Cookbook: extract structured fields from a lab report PDF

End-to-end recipe: a clinic uploads a scanned-or-typed lab report PDF, you read the text out of it, and OHM Studio gives you structured JSON ready to push into your EMR — no template-matching, no regex, just one API call.

Studio side

+ New API → Blank API (lab reports vary too much to start from a clinical visit template).
Add three fields under a single section:
- tests — investigation-list — Required.
- interpretation — textarea.
- referenceRangesNoted — boolean.
Prompt: leave the OHM Clinical Foundation Block on. Add this user prompt:

You are extracting structured data from a clinical lab report. For each test, capture the canonical analyte name (use LOINC-friendly wording), the value with units, and any flag (H, L, critical). Put doctor notes in interpretation. Set referenceRangesNoted: true only if the document explicitly lists reference ranges.
Publish as lab-extract.

Server (Node + pdf-parse)

server/lab.ts

import { OHM } from "@ohm_studio/sdk";
import pdf from "pdf-parse";

const ohm = new OHM({ apiKey: process.env.OHM_API_KEY! });

export async function extractLabReport(pdfBytes: Buffer) {
  // Step 1 — pull text out of the PDF (works for typed reports; OCR step
  // needed for scanned ones — pair with tesseract.js or a cloud OCR).
  const { text } = await pdf(pdfBytes);

  // Step 2 — let OHM extract the structured JSON in one call.
  const { data } = await ohm.extract({
    apiSlug: "lab-extract",
    text,
  });

  return data;
}

server/route.ts

import { extractLabReport } from "./lab";

app.post("/upload-lab", async (req, res) => {
  const buf = Buffer.from(await req.arrayBuffer());
  const data = await extractLabReport(buf);
  res.json(data);
});

What you get back

{
  "tests": [
    { "name": "Hemoglobin", "code": "718-7", "notes": "12.4 g/dL (L)" },
    { "name": "Total Leukocyte Count", "code": "6690-2", "notes": "11,200 /µL (H)" },
    { "name": "Platelet Count", "code": "777-3", "notes": "245,000 /µL" }
  ],
  "interpretation": "Mild anemia.
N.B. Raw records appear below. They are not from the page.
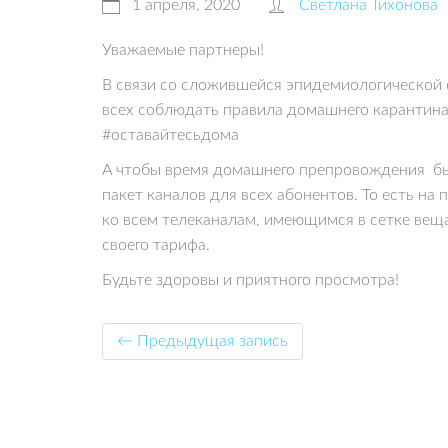
1 апреля, 2020
Светлана Тихонова
Уважаемые партнеры!
В связи со сложившейся эпидемиологической
всех соблюдать правила домашнего карантин
#оставайтесьдома
А чтобы время домашнего препровождения б
пакет каналов для всех абонентов. То есть на
ко всем телеканалам, имеющимся в сетке вещ
своего тарифа.
Будьте здоровы и приятного просмотра!
← Предыдущая запись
Mild leukocytosis — likely reactive. Recommend repeat in 2 weeks.",
  "referenceRangesNoted": true
}

Production tips

OCR scanned PDFs before passing to OHM. Tesseract works fine for typed reports; for handwritten chits use a vision-model OCR.
Cache by PDF SHA-256 — labs often re-upload the same file. Skip the extract call when you've already processed it.
Validate with Zod on top of the SDK response if you want runtime type safety beyond TypeScript inference.

The structured JSON returned by lab-extract slots cleanly into FHIR Observation resources — tests[].code is your LOINC code, notes carries the value + flag, and interpretation becomes the Observation.note.